―その1642―
●歌は、「塵泥の数にもあらぬ我れゆゑに思ひわぶらむ妹がかなしさ」である。
●歌碑(道標燈籠)は、福井県越前市 万葉ロマンの道(5)にある。
●歌をみていこう。
◆知里比治能 可受尓母安良奴 和礼由恵尓 於毛比和夫良牟 伊母我可奈思佐
(中臣宅守 巻十五 三七二七)
≪書き下し≫塵泥(ちりひぢ)の数にもあらぬ我(わ)れゆゑに思ひわぶらむ妹(いも)がかなしさ
(訳)塵や泥のような物の数でもないこんな私ゆえに、今頃さぞかししょげかえっているであろう。あの人が何ともいとおしくてならない。(「万葉集 三」 伊藤 博 著 角川ソフィア文庫より)

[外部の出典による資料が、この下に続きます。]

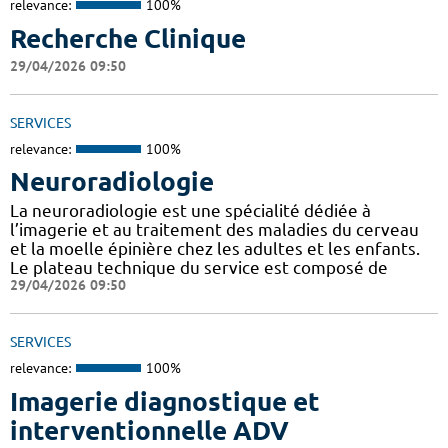
relevance:
100%
Recherche Clinique
29/04/2026 09:50
SERVICES
relevance:
100%
Neuroradiologie
La neuroradiologie est une spécialité dédiée à
l’imagerie et au traitement des maladies du cerveau
et la moelle épinière chez les adultes et les enfants.
Le plateau technique du service est composé de
29/04/2026 09:50
SERVICES
relevance:
100%
Imagerie diagnostique et
interventionnelle ADV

(注)ちりひぢ【塵泥】〘名〙:① ちりとどろ。② 転じて、つまらないもの、とるに足りないもの。ちりあくた。(コトバンク 精選版 日本国語大辞典)
(注)かず【数】にもあらず=かず(数)ならず
(注の注)かず【数】ならず:数えたてて、とりあげるほどの価値はない。物の数ではない。とるに足りない。つまらない。数にもあらず。(コトバンク 精選版 日本国語大辞典)
(注)おもひわぶ【思ひ侘ぶ】自動詞:思い嘆く。(weblio古語辞典 学研全訳古語辞典)
この歌についてはブログ拙稿「万葉歌碑を訪ねて(その1357)」で紹介している。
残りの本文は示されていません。